Makna dan Sejarah Warna Merah pada Perayaan Imlek

Makna dans ejarah warna merah pada perayaan Imlek

JAKARTA,CERITAJAMBI.COM – Tahun baru Imlek selalu identik dengan warna merah. Ternyata warna merah tidak hanya sekedar warna, namun ada makna dan sejarah yang terkandung dalam warna merah tersebut.
Maka, tidak heran bahwa setiap perayaan Imlek, setiap warga Tionghoa akan merayakannya dengan nuansa warna merah.

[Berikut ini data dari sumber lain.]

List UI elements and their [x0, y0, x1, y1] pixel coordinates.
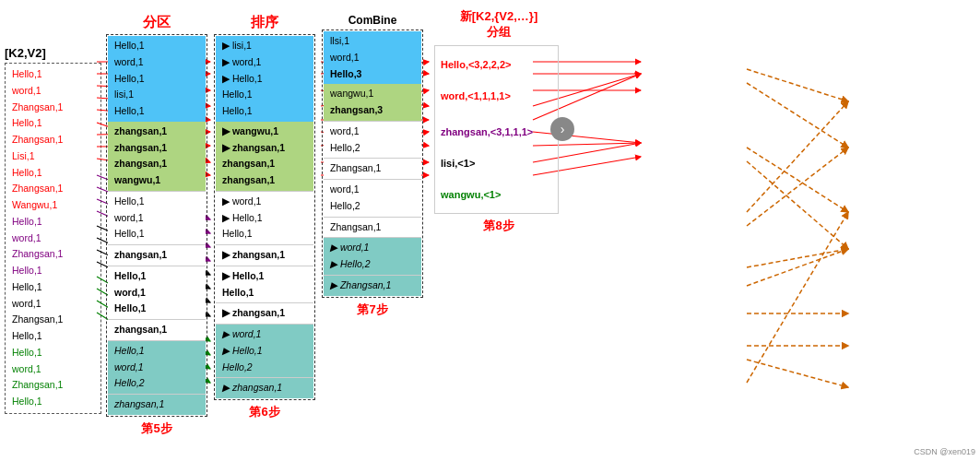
- list-item: zhangsan,1: [112, 247, 202, 264]
- sort-section-white1: ▶ word,1 ▶ Hello,1 Hello,1: [216, 191, 313, 244]
- list-item: lisi,1: [112, 87, 202, 103]
- list-item: Hello,1: [112, 103, 202, 120]
- sort-section-white3: ▶ Hello,1 Hello,1: [216, 266, 313, 303]
- svg-line-41: [747, 148, 848, 212]
- list-item: ▶ word,1: [327, 240, 418, 256]
- list-item: zhangsan,1: [112, 140, 202, 157]
- list-item: zhangsan,1: [112, 396, 202, 413]
- partition-section-green: zhangsan,1 zhangsan,1 zhangsan,1 wangwu,…: [108, 122, 206, 191]
- list-item: Hello,1: [112, 194, 202, 210]
- svg-line-39: [747, 69, 848, 101]
- list-item: Hello,1: [112, 343, 202, 360]
- partition-box: Hello,1 word,1 Hello,1 lisi,1 Hello,1 zh…: [106, 34, 207, 417]
- list-item: word,1: [9, 361, 97, 378]
- list-item: ▶ Hello,2: [327, 256, 418, 273]
- kv-column: [K2,V2] Hello,1 word,1 Zhangsan,1 Hello,…: [5, 46, 101, 461]
- list-item: ▶ Hello,1: [219, 210, 310, 227]
- list-item: Hello,1: [9, 345, 97, 361]
- list-item: Lisi,1: [9, 148, 97, 165]
- list-item: word,1: [9, 296, 97, 313]
- list-item: wangwu,1: [327, 86, 418, 102]
- partition-section-white1: Hello,1 word,1 Hello,1: [108, 191, 206, 244]
- list-item: Zhangsan,1: [327, 160, 418, 177]
- combine-section-white4: Zhangsan,1: [324, 217, 421, 238]
- partition-section-teal2: zhangsan,1: [108, 394, 206, 415]
- partition-title: 分区: [106, 14, 207, 31]
- list-item: Zhangsan,1: [9, 246, 97, 263]
- list-item: word,1: [9, 83, 97, 100]
- result-box: Hello,<3,2,2,2> word,<1,1,1,1> zhangsan,…: [434, 45, 559, 214]
- list-item: Hello,1: [9, 214, 97, 230]
- kv-title: [K2,V2]: [5, 46, 101, 60]
- combine-section-white1: word,1 Hello,2: [324, 121, 421, 159]
- list-item: Hello,1: [219, 103, 310, 120]
- sort-section-green: ▶ wangwu,1 ▶ zhangsan,1 zhangsan,1 zhang…: [216, 122, 313, 191]
- list-item: ▶ zhangsan,1: [219, 305, 310, 322]
- result-item-lisi: lisi,<1>: [441, 158, 552, 169]
- svg-line-45: [747, 249, 848, 267]
- list-item: wangwu,1: [112, 172, 202, 189]
- list-item: ▶ Hello,1: [219, 268, 310, 285]
- list-item: Hello,1: [112, 38, 202, 54]
- list-item: zhangsan,1: [112, 124, 202, 140]
- list-item: zhangsan,3: [327, 102, 418, 119]
- list-item: Zhangsan,1: [9, 312, 97, 328]
- list-item: zhangsan,1: [112, 322, 202, 338]
- combine-section-white3: word,1 Hello,2: [324, 179, 421, 217]
- list-item: ▶ wangwu,1: [219, 124, 310, 140]
- result-item-hello: Hello,<3,2,2,2>: [441, 59, 552, 70]
- list-item: word,1: [112, 360, 202, 376]
- list-item: ▶ Hello,1: [219, 343, 310, 360]
- list-item: word,1: [112, 285, 202, 301]
- list-item: Hello,1: [112, 301, 202, 317]
- sort-column: 排序 ▶ lisi,1 ▶ word,1 ▶ Hello,1 Hello,1 H…: [214, 14, 315, 433]
- svg-line-42: [747, 161, 848, 249]
- list-item: zhangsan,1: [219, 172, 310, 189]
- combine-section-teal2: ▶ Zhangsan,1: [324, 275, 421, 296]
- combine-section-white2: Zhangsan,1: [324, 158, 421, 179]
- list-item: ▶ word,1: [219, 54, 310, 71]
- kv-box: Hello,1 word,1 Zhangsan,1 Hello,1 Zhangs…: [5, 63, 101, 414]
- list-item: ▶ lisi,1: [219, 38, 310, 54]
- result-column: 新[K2,{V2,…}]分组 Hello,<3,2,2,2> word,<1,1…: [434, 9, 563, 452]
- list-item: Hello,1: [9, 115, 97, 132]
- list-item: zhangsan,1: [112, 156, 202, 172]
- list-item: Hello,1: [112, 71, 202, 88]
- partition-section-teal1: Hello,1 word,1 Hello,2: [108, 340, 206, 394]
- sort-section-white2: ▶ zhangsan,1: [216, 244, 313, 266]
- result-item-word: word,<1,1,1,1>: [441, 90, 552, 101]
- partition-step: 第5步: [106, 420, 207, 437]
- list-item: ▶ zhangsan,1: [219, 247, 310, 264]
- list-item: Zhangsan,1: [9, 181, 97, 197]
- list-item: Hello,3: [327, 66, 418, 83]
- svg-line-43: [747, 101, 848, 212]
- list-item: Zhangsan,1: [9, 377, 97, 394]
- list-item: Hello,1: [9, 263, 97, 279]
- list-item: Zhangsan,1: [9, 132, 97, 148]
- list-item: Hello,1: [112, 226, 202, 242]
- svg-line-49: [747, 360, 848, 387]
- main-container: [K2,V2] Hello,1 word,1 Zhangsan,1 Hello,…: [0, 0, 980, 461]
- sort-title: 排序: [214, 14, 315, 31]
- partition-section-blue: Hello,1 word,1 Hello,1 lisi,1 Hello,1: [108, 36, 206, 122]
- list-item: ▶ zhangsan,1: [219, 140, 310, 157]
- list-item: Hello,2: [219, 360, 310, 376]
- sort-section-white4: ▶ zhangsan,1: [216, 302, 313, 324]
- sort-step: 第6步: [214, 404, 315, 420]
- list-item: Hello,1: [9, 279, 97, 296]
- next-button[interactable]: ›: [550, 117, 574, 141]
- svg-line-46: [747, 249, 848, 286]
- list-item: Hello,2: [327, 198, 418, 215]
- combine-title: ComBine: [322, 14, 423, 27]
- sort-section-teal1: ▶ word,1 ▶ Hello,1 Hello,2: [216, 324, 313, 377]
- list-item: ▶ zhangsan,1: [219, 380, 310, 396]
- sort-section-blue: ▶ lisi,1 ▶ word,1 ▶ Hello,1 Hello,1 Hell…: [216, 36, 313, 122]
- list-item: word,1: [327, 182, 418, 198]
- list-item: Hello,1: [219, 285, 310, 301]
- combine-section-blue: llsi,1 word,1 Hello,3: [324, 31, 421, 84]
- partition-section-white4: zhangsan,1: [108, 319, 206, 340]
- list-item: Hello,1: [9, 394, 97, 410]
- list-item: word,1: [327, 50, 418, 66]
- list-item: Zhangsan,1: [327, 219, 418, 236]
- list-item: Wangwu,1: [9, 197, 97, 214]
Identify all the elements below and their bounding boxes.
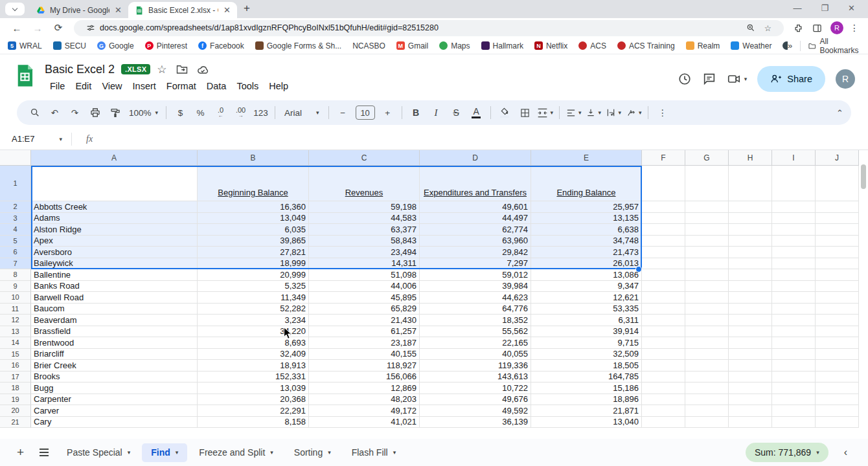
fill-handle[interactable]: [635, 266, 642, 272]
cell-H20[interactable]: [729, 405, 772, 417]
cell-E6[interactable]: 21,473: [531, 247, 642, 258]
row-header-15[interactable]: 15: [0, 349, 31, 361]
cell-G13[interactable]: [685, 326, 729, 338]
cell-E7[interactable]: 26,013: [531, 258, 642, 270]
bookmark-item[interactable]: NNetflix: [534, 41, 567, 50]
collapse-panel-icon[interactable]: ‹: [844, 447, 847, 458]
bookmark-star-icon[interactable]: ☆: [764, 23, 771, 33]
cell-B15[interactable]: 32,409: [198, 349, 309, 361]
cell-D18[interactable]: 10,722: [420, 383, 531, 394]
more-formats-button[interactable]: 123: [253, 104, 269, 121]
cell-D19[interactable]: 49,676: [420, 394, 531, 406]
row-header-17[interactable]: 17: [0, 372, 31, 383]
bookmark-item[interactable]: 5WRAL: [8, 41, 42, 50]
cell-H9[interactable]: [729, 281, 772, 293]
cell-F12[interactable]: [642, 315, 685, 326]
cell-C12[interactable]: 21,430: [309, 315, 420, 326]
cell-J9[interactable]: [816, 281, 859, 293]
cell-E12[interactable]: 6,311: [531, 315, 642, 326]
cell-I17[interactable]: [772, 372, 816, 383]
cell-I19[interactable]: [772, 394, 816, 406]
strikethrough-button[interactable]: S: [448, 104, 464, 121]
cell-C20[interactable]: 49,172: [309, 405, 420, 417]
cell-D2[interactable]: 49,601: [420, 201, 531, 213]
column-header-G[interactable]: G: [685, 150, 729, 166]
cell-G10[interactable]: [685, 292, 729, 304]
menu-tools[interactable]: Tools: [231, 79, 264, 93]
text-rotation-button[interactable]: ▾: [626, 104, 642, 121]
vertical-align-button[interactable]: ▾: [586, 104, 602, 121]
cell-F10[interactable]: [642, 292, 685, 304]
cell-I9[interactable]: [772, 281, 816, 293]
cell-C21[interactable]: 41,021: [309, 417, 420, 428]
cell-I7[interactable]: [772, 258, 816, 270]
bookmark-item[interactable]: Realm: [686, 41, 720, 50]
reload-button[interactable]: ⟳: [51, 22, 65, 34]
cell-A10[interactable]: Barwell Road: [31, 292, 198, 304]
version-history-icon[interactable]: [678, 72, 692, 86]
sheet-tab-find[interactable]: Find▾: [142, 443, 187, 462]
cell-E21[interactable]: 13,040: [531, 417, 642, 428]
redo-icon[interactable]: ↷: [67, 104, 83, 121]
cell-G14[interactable]: [685, 337, 729, 349]
column-header-B[interactable]: B: [198, 150, 309, 166]
cell-E5[interactable]: 34,748: [531, 236, 642, 247]
row-header-12[interactable]: 12: [0, 315, 31, 326]
cell-A11[interactable]: Baucom: [31, 304, 198, 315]
cell-F7[interactable]: [642, 258, 685, 270]
cell-B2[interactable]: 16,360: [198, 201, 309, 213]
cell-J3[interactable]: [816, 213, 859, 225]
cell-B4[interactable]: 6,035: [198, 224, 309, 236]
cell-E1[interactable]: Ending Balance: [531, 166, 642, 201]
cell-C1[interactable]: Revenues: [309, 166, 420, 201]
document-title[interactable]: Basic Excel 2: [45, 63, 115, 76]
vertical-scrollbar[interactable]: [861, 164, 866, 189]
cell-C15[interactable]: 40,155: [309, 349, 420, 361]
text-color-button[interactable]: A: [468, 104, 485, 121]
cell-H1[interactable]: [729, 166, 772, 201]
cell-G9[interactable]: [685, 281, 729, 293]
cell-B12[interactable]: 3,234: [198, 315, 309, 326]
cell-G3[interactable]: [685, 213, 729, 225]
cell-J19[interactable]: [816, 394, 859, 406]
cell-A14[interactable]: Brentwood: [31, 337, 198, 349]
cell-D3[interactable]: 44,497: [420, 213, 531, 225]
cell-E15[interactable]: 32,509: [531, 349, 642, 361]
all-bookmarks-button[interactable]: All Bookmarks: [808, 37, 860, 55]
cell-J17[interactable]: [816, 372, 859, 383]
cell-B17[interactable]: 152,331: [198, 372, 309, 383]
zoom-icon[interactable]: [746, 23, 755, 32]
cell-G21[interactable]: [685, 417, 729, 428]
bookmark-item[interactable]: PPinterest: [145, 41, 187, 50]
sheets-logo-icon[interactable]: [13, 63, 37, 87]
cell-C11[interactable]: 65,829: [309, 304, 420, 315]
cell-J6[interactable]: [816, 247, 859, 258]
browser-tab-sheets[interactable]: Basic Excel 2.xlsx - Google Shee ✕: [128, 2, 237, 18]
cell-B16[interactable]: 18,913: [198, 360, 309, 372]
cell-A5[interactable]: Apex: [31, 236, 198, 247]
cell-C8[interactable]: 51,098: [309, 269, 420, 281]
cell-I20[interactable]: [772, 405, 816, 417]
text-wrap-button[interactable]: ▾: [606, 104, 622, 121]
cell-J2[interactable]: [816, 201, 859, 213]
menu-insert[interactable]: Insert: [128, 79, 161, 93]
cell-I1[interactable]: [772, 166, 816, 201]
add-sheet-icon[interactable]: +: [17, 445, 24, 460]
row-header-8[interactable]: 8: [0, 269, 31, 281]
column-header-A[interactable]: A: [31, 150, 198, 166]
cell-B8[interactable]: 20,999: [198, 269, 309, 281]
browser-profile-avatar[interactable]: R: [830, 21, 843, 34]
name-box[interactable]: A1:E7 ▾: [0, 134, 62, 144]
cell-B10[interactable]: 11,349: [198, 292, 309, 304]
cell-G19[interactable]: [685, 394, 729, 406]
cell-B20[interactable]: 22,291: [198, 405, 309, 417]
cell-H15[interactable]: [729, 349, 772, 361]
cell-B3[interactable]: 13,049: [198, 213, 309, 225]
star-icon[interactable]: ☆: [157, 63, 166, 76]
cell-A9[interactable]: Banks Road: [31, 281, 198, 293]
cell-E17[interactable]: 164,785: [531, 372, 642, 383]
borders-icon[interactable]: [517, 104, 533, 121]
cell-B21[interactable]: 8,158: [198, 417, 309, 428]
cell-J18[interactable]: [816, 383, 859, 394]
cell-F15[interactable]: [642, 349, 685, 361]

Perayaan Tahun Baru Imlek yang akan jatuh pada Rabu, 29 Januari 2025, selalu identik dengan ornamen dan hiasan berwarna merah. Mulai dari dekorasi rumah, pakaian, hingga angpao, warna merah tampak menghiasi berbagai aspek perayaan tersebut.

Namun, tahukah Anda bahwa warna merah yang dominan ini bukan hanya sekadar untuk mempercantik suasana, melainkan memiliki makna dan sejarah yang mendalam bagi masyarakat Tionghoa?

Warna merah pada perayaan Imlek dipercaya membawa keberuntungan. Masyarakat Tionghoa meyakini bahwa warna merah mampu mendatangkan berbagai hal baik dalam kehidupan mereka di tahun yang baru.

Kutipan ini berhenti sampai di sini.